UK players gain experience playing with LeBron, Durant

Not many people stop LeBron James.

So when Anthony Davis said he, Michael Kidd-Gilchrist and Terrence Jones, who switched off turns trying to stop a man who NBA defenders have trouble guarding, “kind of” stopped James when he swung through UK to play pickup with the players, that’s pretty impressive.

But it did come with a clarifier.

“But you know, it’s LeBron,” Davis said. “So he’s still going to score.”

The plethora of NBA stars who stopped by Lexington as the lockout continues benefited UK in a variety of ways. For Davis, who admits he is uncomfortable down low, to learn some low-post moves from the best.

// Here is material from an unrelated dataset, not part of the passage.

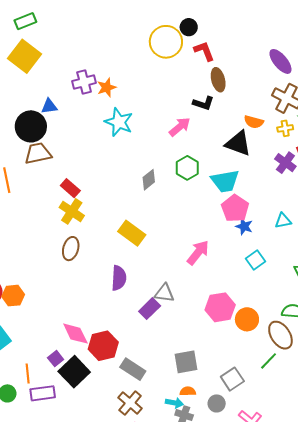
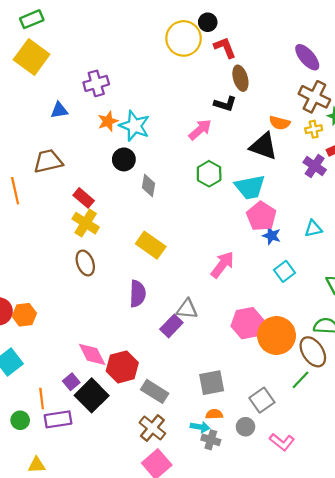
orange star: (107, 88) -> (108, 121), moved
black circle: (31, 126) -> (124, 159), moved, size x0.7
gray diamond: (149, 180) -> (149, 185), moved, turned -40
brown ellipse: (71, 249) -> (85, 263), turned -35
orange circle: (247, 319) -> (276, 336), size x1.5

“I’ve been working out with DeMarcus (Cousins) and Nazr (Mohammed),” Davis said. “They’re showing me some new shots, post moves.”

Freshman point guard Marquis Teague reiterated the same thought, as he went up against the likes of Rajon Rondo of the Boston Celtics and Russell Westbrook of the Oklahoma City Thunder.

“Rondo’s more of a true point guard. He doesn’t score a lot, but he can score if he needs to,” Teague said, whose brother Jeff plays for the Atlanta Hawks. “Russell Westbrook is coming at you every time. He’s not backing off at all, not easing up. He’s trying to dunk it on you or score on you every single play.”

Terrence Jones said UK competed hard against the NBA players and largely held their own, although he hedged how much could be taken from that.

“It’s hard to really say,” Jones said. “It’s hard to compare them in an open gym against what they really play like in the NBA.”

Doron Lamb said he guarded Kevin Durant and James Harden from the Thunder.

As for Kyle Wiltjer, the return of former UK players shows exactly the type of family atmosphere John Calipari is trying to build. Wiltjer said the current UK group is already close, and seeing Calipari offer staff positions to Rondo and Mohammed if they choose to return to school, as he did Thursday, reinforces that.

“This is one of the closest teams I’ve played on,” Wiltjer said. “And then seeing all the NBA guys to come back, it’s pretty amazing that they’re comfortable enough to come back, and see Coach Cal, and use our facilities. It’s a great family atmosphere.”

Calipari loves having the players back in town (and potentially sportswriters, as Calipari quipped, since they don’t have an NBA to write about and the closest approximation is in Lexington). It shows his current team how much work goes into becoming a star, and it proves how much he cares about his players.

“They are loyal to the program, to me personally,” Calipari said. “They know I’m loyal to them and they are not going to hurt the program.”